Xtrans transforms binary or text files in various formats to and from XML. The conversion produces - where possible - identical results in both directions. The scanners for individual input formats are implemented in Java in the form of a SAX parser, and the output is generated by a serializer. For XML output the parser tries to maintain as much structure as possible.

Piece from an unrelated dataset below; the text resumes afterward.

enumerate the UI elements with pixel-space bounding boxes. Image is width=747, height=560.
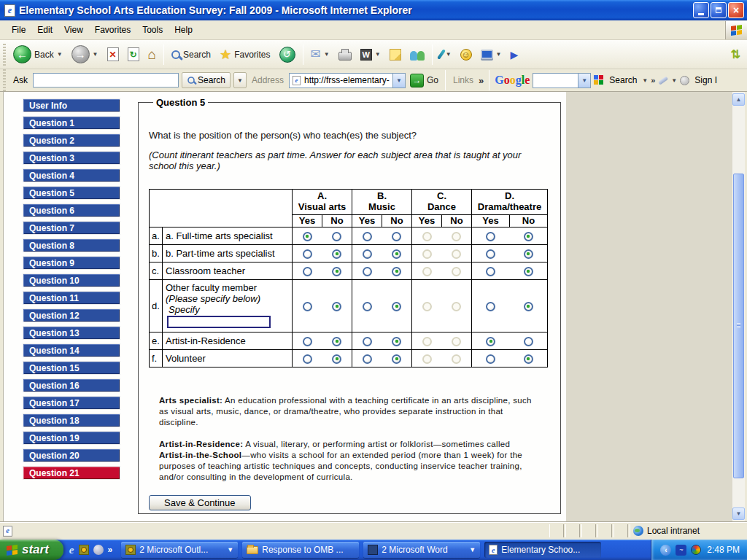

The project can be cloned from the GitHub repository 'gfis/xtrans.

Implemented Formats

Package Format Type Description
config ini char Windows .ini file
  make char Unix makefiles
  manifest char Java MANIFEST.MF file
  props char Java Properties
database dbat char generate tables
edi edifact char UN/Edifact message interchange
  x12 char ANSI ASC X12 message interchange
finance aeb43 char AEB43 Spanish payments exchange file
  datev byte DATEV accounting file (DE001)
  dta byte DTA MCV German payments exchange file
  dta2 byte DTA2 MCV German payments exchange file
  mt103 char SWIFT FIN MT103 message (Payment)
  mt940 char SWIFT FIN MT940 message (Report)
  swift char SWIFT FIN message (MTnnn)
general col1 char tags in column 1 of text lines
  column char character file with fields of fixed width
  hexdump byte Hexadecimal Dump
  json char Java Script Object Notation
  line char character file consisting of lines
  pyx char line oriented representation of XML
  separ char file with fields separated or delimited by character strings
  6ml char Simplified XML Notation
geo nmea char NMEA-0183 GPS data for geocoding
grammar extra char Extensible Translator grammar
  yacc char Yet Another Compiler Compiler
image.raster exif byte Exif Metadata
image.vector wmf byte Windows Meta File
misc gedcom char Genealogical Data Communication
  morse char Morse Code
net base64 byte Base64 encoding of a binary file
  ldif char LDAP Data Interchange File
  qp byte Quoted Printable format (RFC 2045, 6.7)
  uri char Universal Resource Identifiers on single lines
office.data dbase byte dBase Database File
  dif char DIF - Data Interchange Format
office.text hit byte Siemens Hit
  rtf char RTF - Rich Text Format for MS-Word et al.
  tex char TeX, LaTeX - Typesetting System
organizer ical char Calendars and schedules
  vcard char VCard address/phone book entries
parse parse char parser for programs
proglang c char C Programming Language
  cobol char Cobol Programming Language
  cpp char C++ Programming Language
  css char Cascaded Style Sheet
  fortran char Fortran Programming Language
  java char Java Programming Language
  javascript char JavaScript Programming Language
  jcl char IBM z/OS Job Control Language
  pascal char (Turbo) Pascal Programming Language
  pl1 char PL/1 Programming Language
  ps char PostScript (Adobe)
  progser char serializer for programs
  rexx char REXX Programming Language
  ruby char Ruby Programming Language
  sql char Structured Query Language
  sqlpretty char pretty print SQL
  token char Transformer for Parser Tokens
  vba char Visual Basic (for Applications)
pseudo count char count XML elements
  dir char nested file directory listing
  jimp char check Java imports
  level char add level attribute
  seq char generate a sequence
  system char show system information

Applications

JavaImportChecker

This class is a pseudo serializer to be applied after JavaTransformer. It checks the import statements in a Java source file and reports:

  • superfluous imports which are never used
  • missing imports, either because:
    • the class is in the same package
    • classes prefixed with their package name are not properly recognized by the tool (for example java.util.Date) - these should be explicitely imported also
    • inherited enums are not properly recognized by the tool

The tool checks class names when they start with an uppercase letter [A-Z], somewhere followed by a lowercase letter [a-z].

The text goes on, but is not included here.